Grilled Ahi Tuna Steak, Mixed Salad, Wasabi Dressing, Pickled Ginger (typical dinner)
So, this is a typical day of food prepared for me by the nutritionalist at the gym. I workout in the evenings, so I pick up my food at the gym to eat the following day. The dinner I eat that evening when I get back from the gym.
 
Typical mid-morning snacks
Posted in Training
April 17, 2009
I’ve done several things today, first was to post my Progress Photos. Immediately I had 2 people add me as friends and give me positive comments — thanks! So I also posted my starting weight and waist size when I began training on February 24, 2009 and my present weight and waist size. I feel that I’ve made huge progress in 1.5 months and I’m very excited and encouraged by it. My friend Jeff is a bodybuilder and has a closet full of trophies, and he’s been tracking my progress and giving me pointers. This is really, really exciting for me.

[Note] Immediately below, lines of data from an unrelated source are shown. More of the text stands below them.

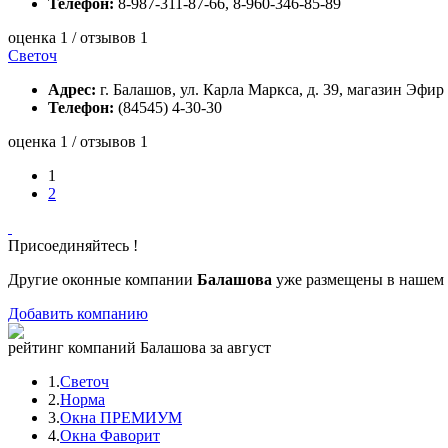
Телефон:
8-987-311-87-66, 8-960-346-85-89
оценка 1 / отзывов 1
Светоч
Адрес:
г. Балашов, ул. Карла Маркса, д. 39, магазин Эфир
Телефон:
(84545) 4-30-30
оценка 1 / отзывов 1
1
2
Присоединяйтесь !
Другие оконные компании
Балашова
уже размещены в нашем 
Добавить компанию
рейтинг компаний Балашова за август
1.
Светоч
2.
Норма
3.
Окна ПРЕМИУМ
4.
Окна Фаворит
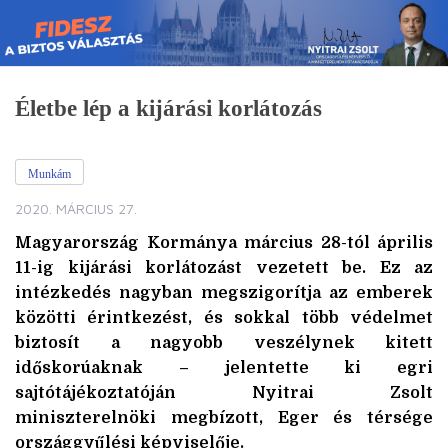
Skip
to
content
Életbe lép a kijárási korlátozás
Munkám
2020. MÁRCIUS 27.
Magyarország Kormánya március 28-tól április
11-ig kijárási korlátozást vezetett be. Ez az
intézkedés nagyban megszigorítja az emberek
közötti érintkezést, és sokkal több védelmet
biztosít a nagyobb veszélynek kitett
időskorúaknak – jelentette ki egri
sajtótájékoztatóján Nyitrai Zsolt
miniszterelnöki megbízott, Eger és térsége
országgyűlési képviselője.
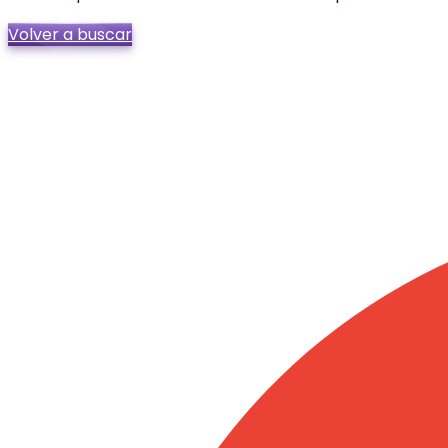
Volver a buscar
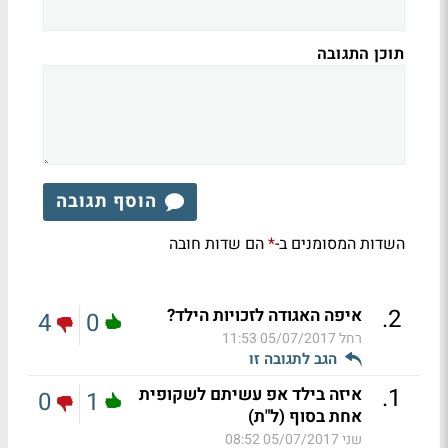
תוכן התגובה
הוסף תגובה
השדות המסומנים ב-
הם שדות חובה
*
.
2
איפה האגודה לזכויות הילד?
4
0
רחל
05/07/2017 11:53
הגב לתגובה זו
.
1
איזה בילד אפ עשיתם לשקופית
0
1
אחת בסוף (ל"ת)
שני
05/07/2017 08:52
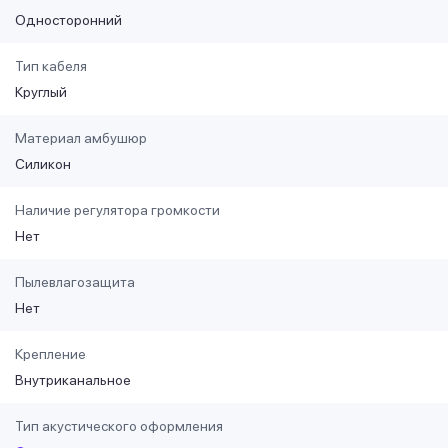
Односторонний
Тип кабеля
Круглый
Материал амбушюр
Силикон
Наличие регулятора громкости
Нет
Пылевлагозащита
Нет
Крепление
Внутриканальное
Тип акустического оформления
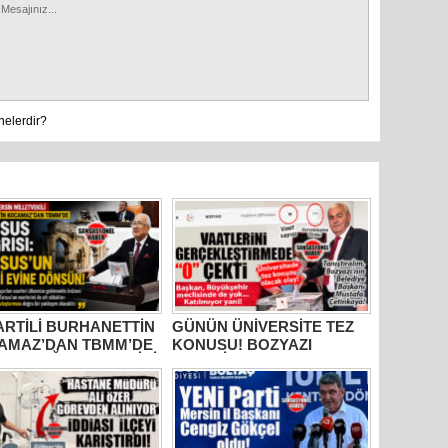
60 yıl 7 
Haluk Bo
nelerdir?
Mersin’in
hiçe sayan
PARTİLİ BURHANETTİN
GÜNÜN ÜNİVERSİTE TEZ
AMAZ’DAN TBMM’DE
KONUSU! BOZYAZI
US ÇAĞRISI: “TARİHİ
BELEDİYE BAŞKANI
RLER AİT OLDUĞU
MUSTAFA ÇETİNKAYA’NIN
RAKLARA DÖNMELİ!”
2 YILLIK KARNESİ
AÇIKLANDI: “VAATLER
SIFIR ÇEKTİ”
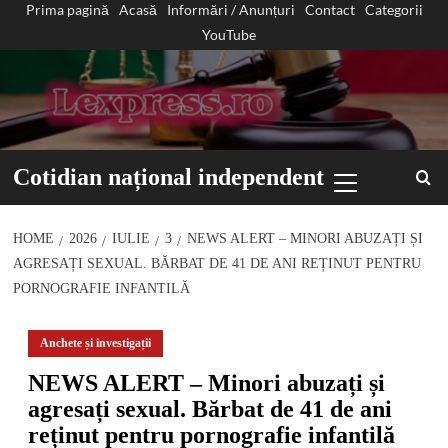
Prima pagină
Acasă
Informări / Anunțuri
Contact
Categorii
Sari
YouTube
la
conținut
Primary
Cotidian național independent
Menu
HOME
2026
IULIE
3
NEWS ALERT – MINORI ABUZAȚI ȘI
AGRESAȚI SEXUAL. BĂRBAT DE 41 DE ANI REȚINUT PENTRU
PORNOGRAFIE INFANTILĂ
Anchete și investigații
NEWS ALERT – Minori abuzați și
agresați sexual. Bărbat de 41 de ani
reținut pentru pornografie infantilă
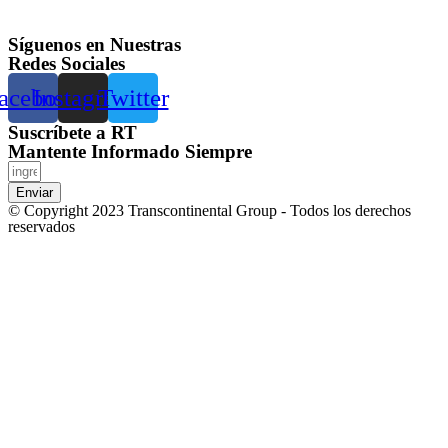
Síguenos en Nuestras
Redes Sociales
acebook
Instagram
Twitter
Suscríbete a RT
Mantente Informado Siempre
Enviar
© Copyright 2023 Transcontinental Group - Todos los derechos
reservados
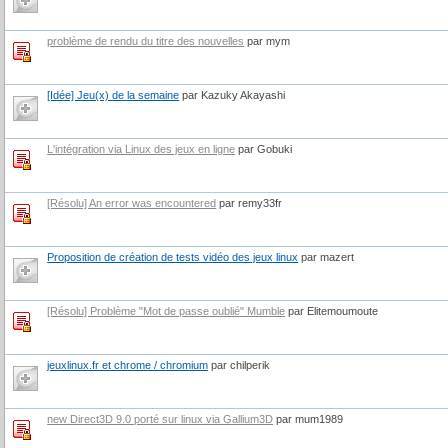
problème de rendu du titre des nouvelles
par mym
[Idée] Jeu(x) de la semaine
par Kazuky Akayashi
L'intégration via Linux des jeux en ligne
par Gobuki
[Résolu] An error was encountered
par remy33fr
Proposition de création de tests vidéo des jeux linux
par mazert
[Résolu] Problème "Mot de passe oublié" Mumble
par Elitemoumoute
jeuxlinux.fr et chrome / chromium
par chilperik
new Direct3D 9.0 porté sur linux via Gallium3D
par mum1989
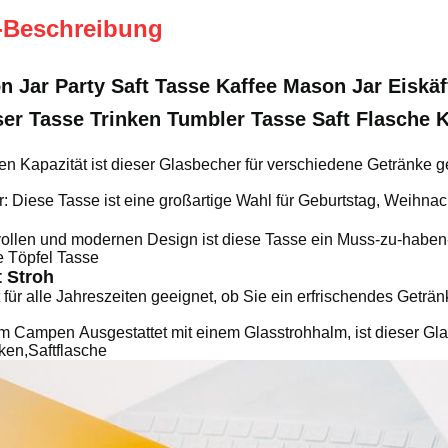
-Beschreibung
n Jar Party Saft Tasse Kaffee Mason Jar Eiskä
er Tasse Trinken Tumbler Tasse Saft Flasche K
en Kapazität ist dieser Glasbecher für verschiedene Getränke ge
: Diese Tasse ist eine großartige Wahl für Geburtstag, Weihnac
lvollen und modernen Design ist diese Tasse ein Muss-zu-haben
e Töpfel Tasse
 Stroh
 für alle Jahreszeiten geeignet, ob Sie ein erfrischendes Getr
zum Campen
Ausgestattet mit einem Glasstrohhalm, ist dieser Gl
en,Saftflasche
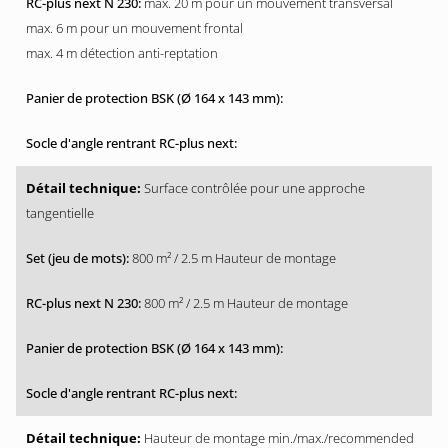
max. 20 m pour un mouvement transversal
max. 6 m pour un mouvement frontal
max. 4 m détection anti-reptation
Surface contrôlée pour une approche
tangentielle
800 m² / 2.5 m Hauteur de montage
800 m² / 2.5 m Hauteur de montage
Hauteur de montage min./max./recommended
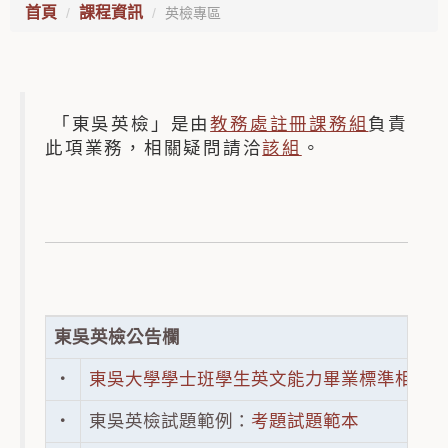
首頁
課程資訊
英檢專區
「東吳英檢」是由
教務處註冊課務組
負責
此項業務，相關疑問請洽
該組
。
東吳英檢公告欄
‧
東吳大學學士班學生英文能力畢業標準相關
‧
東吳英檢試題範例：
考題試題範本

One of the major problems I’ve had in the past is eating right. I wasn’t. So, to take all the guesswork out of it, yesterday I signed up Carol’s Cafe at our gym for my meal plans — 3 meals a day plus 2 snacks for $27 bucks a day. How can you beat that?! Carol is a Nutritionalist, Chef, Personal Trainer and has won awards in women’s bodybuilding, fitness, and martial arts competitions. She said my breakfast routine is actually dialed-in really good, so she’s only having me do lunch, dinner, and snacks with her. She will prepare 2 meals for me to take home, usually a hot meal for lunch and some kind of salad meal for dinner, plus 2 snacks. I just pick up the bag of meals every day at the gym. Here’s my own breakfast:
- 2 scoops whey protein
- 1 tsp micronized creatine
- 1000 mcg (1 dropper) liquid B12
- 1 tblsp flax seed oil
- 1 banana
- 2/3 cup raw oatmeal oats
- water and ice
Blend it, pound it. Take a multi-vitamin with it. The only thing Carol is having me change up is switch to 1/2 a banana, and vary it sometimes with blueberries or mixed berries. Sometimes I’ll have a 6-egg white omellette, in which case she told me to use one less scoop of protein powder and I can add in a link of breakfast sausage, which brings us to…
Shopping at Costco. I just came back from Costco where I bought frozen blueberries, frozen mixed berries, and the sausage that Carol recommended for me to get. What sausage is that? It’s in the deli section of Costco, it’s called "Amylu Apple & Gouda Chicken Sausage". It has no nitrites, no nitrates, no MSG, and only 5g fat per serving. I think this is going to be a very common item for me.